# iPod in X3 via Belkin & AUX (PICS)



## arcticdog (Feb 1, 2005)

I recently updated my X3 iPod mounting/installation. I added a power outlet (part from Radio Shack) in the glovebox and tapped into the fuse box above directly. I choose a blank fuse slot in the upper-LEFT bank. This upper-left bank is accessory-switched power (key in first position), so now the iPod only (usefully) gets power when the radio is also powered. When the key is removed, the iPod will sense no more power coming from the charger, and after pausing play, will shut off automatically. (FYI: the upper-RIGHT bank of fuses are switched when the key is ON, or in the second position - good for tapping a radar dectector. All the fuses on the BOTTOM are constantly powered.)

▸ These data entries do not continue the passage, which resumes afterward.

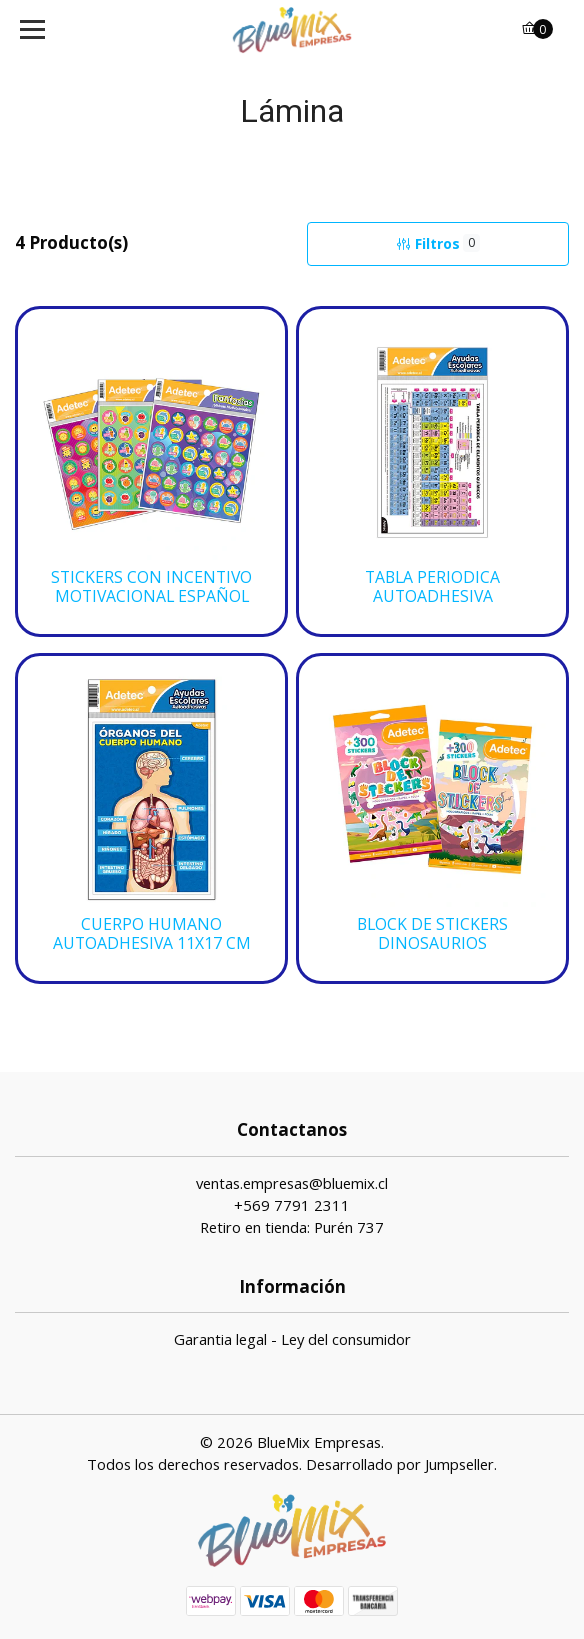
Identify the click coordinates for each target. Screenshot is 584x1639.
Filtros (438, 243)
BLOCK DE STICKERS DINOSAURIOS (432, 934)
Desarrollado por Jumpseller (400, 1464)
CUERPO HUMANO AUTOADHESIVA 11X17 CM (152, 934)
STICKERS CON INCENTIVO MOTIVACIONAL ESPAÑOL (151, 587)
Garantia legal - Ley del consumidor (292, 1339)
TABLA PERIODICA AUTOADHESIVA (432, 587)
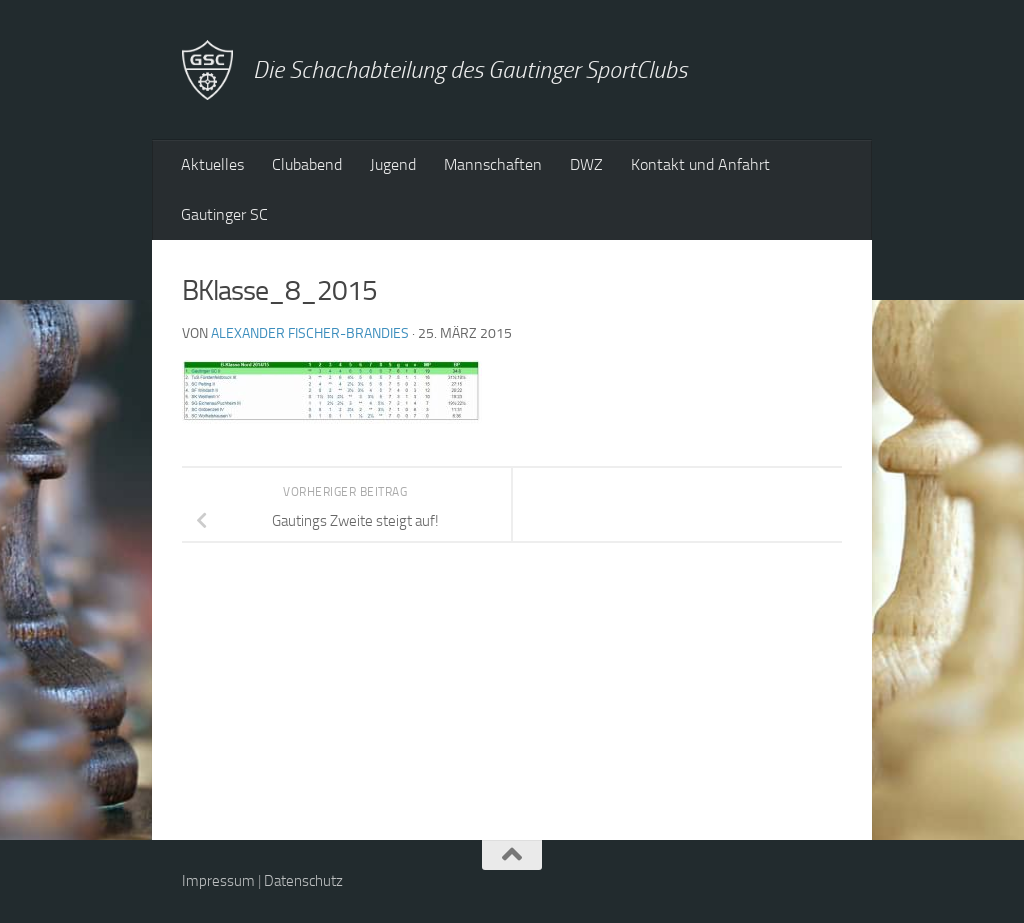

By moving the power source into the glovebox, the Belkin charger and the aux connections are now hidden inside the glovebox. Only one cable snakes out to be connected to the iPod. I also get to cover the ashtray again and regain the center cigarette lighter outlet for other use.










UPDATED IPOD GALLERY HERE


----------



## ddew (Feb 17, 2005)

*Any trouble?*

Was the glove box the only place your dealer would put the AUX input? And did you have any problems with them telling you it can't be done with the NAV, etc? I have NAV and I'm scheduled to get Sirius and the AUX installed next week, but the service manager thought it wouldn't support adding the AUX as well. Thanks.


----------



## pinggoy18 (Feb 24, 2005)

*ey*

i have a 99 328i i think its not ipod ready...wat can u suggest on how to install my ipod but not using the cassette tape kit.anything not expensive cos bmw parts are asking 300 just installation..wat u think any options..?i want to get controls from my steering wheel also to my ipod if not il just use the AUX mode..anysuggestions?bout the one ur using now?can u use the control from the steering?tnx


----------



## pinggoy18 (Feb 24, 2005)

*wer to get the parts u used?tnx*

the mount?tnx


----------